• _The task_: Search the listing below for the word "Terre" and return each line that contains it.

++++++++

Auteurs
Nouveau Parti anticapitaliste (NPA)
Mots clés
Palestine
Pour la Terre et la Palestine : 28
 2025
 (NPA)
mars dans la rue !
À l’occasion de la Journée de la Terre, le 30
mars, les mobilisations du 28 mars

++++++++

• _Result for this exercise_:
Pour la Terre et la Palestine : 28
À l’occasion de la Journée de la Terre, le 30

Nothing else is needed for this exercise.